** Source records follows **
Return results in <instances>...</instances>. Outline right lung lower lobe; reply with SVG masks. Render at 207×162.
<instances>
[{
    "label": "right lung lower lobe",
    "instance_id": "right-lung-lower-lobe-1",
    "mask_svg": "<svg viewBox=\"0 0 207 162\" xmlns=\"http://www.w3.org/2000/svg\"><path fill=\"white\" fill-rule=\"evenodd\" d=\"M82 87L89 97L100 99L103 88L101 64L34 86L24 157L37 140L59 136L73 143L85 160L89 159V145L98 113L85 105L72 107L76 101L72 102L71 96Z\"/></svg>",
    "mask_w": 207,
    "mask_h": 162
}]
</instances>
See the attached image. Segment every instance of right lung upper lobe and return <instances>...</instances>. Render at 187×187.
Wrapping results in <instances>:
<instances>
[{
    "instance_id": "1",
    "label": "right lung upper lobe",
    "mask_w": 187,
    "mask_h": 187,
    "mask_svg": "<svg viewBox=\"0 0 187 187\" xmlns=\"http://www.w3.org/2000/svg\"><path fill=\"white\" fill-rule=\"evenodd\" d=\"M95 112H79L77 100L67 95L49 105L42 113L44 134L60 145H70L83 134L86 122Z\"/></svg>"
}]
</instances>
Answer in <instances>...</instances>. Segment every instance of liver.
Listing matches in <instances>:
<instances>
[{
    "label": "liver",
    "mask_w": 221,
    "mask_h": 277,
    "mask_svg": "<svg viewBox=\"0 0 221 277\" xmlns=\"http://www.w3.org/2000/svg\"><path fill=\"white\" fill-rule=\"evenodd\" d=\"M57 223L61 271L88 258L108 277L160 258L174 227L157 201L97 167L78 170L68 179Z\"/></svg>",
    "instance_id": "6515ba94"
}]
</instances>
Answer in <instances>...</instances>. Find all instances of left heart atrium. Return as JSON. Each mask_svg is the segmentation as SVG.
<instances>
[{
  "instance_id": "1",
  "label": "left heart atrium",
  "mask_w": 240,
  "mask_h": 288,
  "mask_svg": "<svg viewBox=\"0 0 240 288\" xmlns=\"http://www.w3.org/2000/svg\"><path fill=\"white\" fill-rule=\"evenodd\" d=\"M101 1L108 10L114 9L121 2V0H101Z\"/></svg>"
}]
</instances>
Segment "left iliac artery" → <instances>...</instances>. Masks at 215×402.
** End of Source records **
◆ Exercise aim ◆
Your task is to retype the whole listing, keeping every word exactly as it is.

◆ Output ◆
Return results in <instances>...</instances>. Outline right lung lower lobe; reply with SVG masks. Render at 207×162.
<instances>
[{
    "label": "right lung lower lobe",
    "instance_id": "right-lung-lower-lobe-1",
    "mask_svg": "<svg viewBox=\"0 0 207 162\" xmlns=\"http://www.w3.org/2000/svg\"><path fill=\"white\" fill-rule=\"evenodd\" d=\"M82 87L89 97L100 99L103 88L101 64L34 86L24 157L37 140L59 136L73 143L85 160L89 159V145L98 113L85 105L72 107L76 101L72 102L71 96Z\"/></svg>",
    "mask_w": 207,
    "mask_h": 162
}]
</instances>
See the attached image. Segment every instance of right lung upper lobe and return <instances>...</instances>. Render at 187×187.
Wrapping results in <instances>:
<instances>
[{
    "instance_id": "1",
    "label": "right lung upper lobe",
    "mask_w": 187,
    "mask_h": 187,
    "mask_svg": "<svg viewBox=\"0 0 187 187\" xmlns=\"http://www.w3.org/2000/svg\"><path fill=\"white\" fill-rule=\"evenodd\" d=\"M95 112H79L77 100L67 95L49 105L42 113L44 134L60 145H70L83 134L86 122Z\"/></svg>"
}]
</instances>
Answer in <instances>...</instances>. Segment every instance of liver.
Listing matches in <instances>:
<instances>
[{
    "label": "liver",
    "mask_w": 221,
    "mask_h": 277,
    "mask_svg": "<svg viewBox=\"0 0 221 277\" xmlns=\"http://www.w3.org/2000/svg\"><path fill=\"white\" fill-rule=\"evenodd\" d=\"M57 223L61 271L88 258L108 277L160 258L174 227L157 201L97 167L78 170L68 179Z\"/></svg>",
    "instance_id": "6515ba94"
}]
</instances>
Answer in <instances>...</instances>. Find all instances of left heart atrium. Return as JSON. Each mask_svg is the segmentation as SVG.
<instances>
[{
  "instance_id": "1",
  "label": "left heart atrium",
  "mask_w": 240,
  "mask_h": 288,
  "mask_svg": "<svg viewBox=\"0 0 240 288\" xmlns=\"http://www.w3.org/2000/svg\"><path fill=\"white\" fill-rule=\"evenodd\" d=\"M101 1L108 10L114 9L121 2V0H101Z\"/></svg>"
}]
</instances>
Segment "left iliac artery" → <instances>...</instances>. Masks at 215×402.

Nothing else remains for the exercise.